The Federal District Human Rights Commission (CDHDF) and the Mexico City government – both the current one and the recently elected one – are taking initial measures to provide humanitarian aid to the migrants at the Jesus Martinez “Palillo” stadium, the CDHDF said.
Commission chief Nashieli Ramirez said at a press conference that assorted capital government departments and agencies, along with national and international civil organizations, are already providing the migrants with health services, food, shelter and security, along with legal information so that the people can make decisions.
Ramirez said that on Nov. 6-7, about 5,000 migrants are expected to begin arriving in the capital and they will be able to remain in the area for whatever time may be necessary.
“We have the space in terms of humanitarian aid. We absolutely cannot begin a process of criminalization for anyone.
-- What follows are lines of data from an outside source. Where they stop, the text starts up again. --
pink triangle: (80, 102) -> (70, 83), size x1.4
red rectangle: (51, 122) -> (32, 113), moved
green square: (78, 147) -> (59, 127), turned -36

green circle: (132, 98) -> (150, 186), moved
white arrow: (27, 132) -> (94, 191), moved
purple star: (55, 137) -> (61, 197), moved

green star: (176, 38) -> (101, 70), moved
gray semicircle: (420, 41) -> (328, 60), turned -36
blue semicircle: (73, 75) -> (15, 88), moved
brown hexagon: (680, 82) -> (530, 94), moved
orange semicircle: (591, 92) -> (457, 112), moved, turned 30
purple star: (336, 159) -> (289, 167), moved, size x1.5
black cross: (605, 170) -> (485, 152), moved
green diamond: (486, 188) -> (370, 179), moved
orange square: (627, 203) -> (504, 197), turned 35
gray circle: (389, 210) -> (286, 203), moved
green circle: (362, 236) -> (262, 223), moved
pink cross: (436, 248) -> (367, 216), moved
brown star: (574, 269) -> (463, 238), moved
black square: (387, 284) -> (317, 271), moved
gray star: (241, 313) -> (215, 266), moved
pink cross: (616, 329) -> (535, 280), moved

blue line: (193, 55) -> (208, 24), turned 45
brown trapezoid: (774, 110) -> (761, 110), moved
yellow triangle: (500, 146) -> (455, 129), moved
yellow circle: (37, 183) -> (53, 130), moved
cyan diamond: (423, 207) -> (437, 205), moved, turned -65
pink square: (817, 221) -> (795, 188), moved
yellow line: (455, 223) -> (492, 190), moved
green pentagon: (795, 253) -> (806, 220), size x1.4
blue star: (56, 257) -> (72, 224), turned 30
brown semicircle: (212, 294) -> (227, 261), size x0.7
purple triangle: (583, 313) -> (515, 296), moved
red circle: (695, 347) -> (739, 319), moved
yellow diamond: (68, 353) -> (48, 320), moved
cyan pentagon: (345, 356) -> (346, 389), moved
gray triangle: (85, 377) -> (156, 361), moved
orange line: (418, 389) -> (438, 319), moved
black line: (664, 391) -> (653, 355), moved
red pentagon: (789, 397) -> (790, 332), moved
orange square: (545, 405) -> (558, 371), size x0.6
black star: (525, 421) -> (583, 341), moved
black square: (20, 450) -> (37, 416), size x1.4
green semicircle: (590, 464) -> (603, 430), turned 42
Right now, we’re prepared for whatever time is involved – that’s what we’re talking about,” he emphasized.
Meanwhile, Mexico City Government Secretary Guillermo Orozco emphasized the city’s coordination with the CDHDF and the transition team of Claudia Sheinbaum, who will take over as mayor in December, to guarantee humanitarian aid to the members of the migrant caravan.
The incoming city government secretary, Rosa Icela Rodriguez, said that in this humanitarian crisis the support and solidarity of local residents is needed.
The first migrants arriving in the city on the weekend spent the night in tents set up at the stadium, one of which was specially designated for women and children.
Once a majority of them have gathered in the capital, the migrants will decide when to resume their trek to the US border, as well as what route – or routes – they will follow.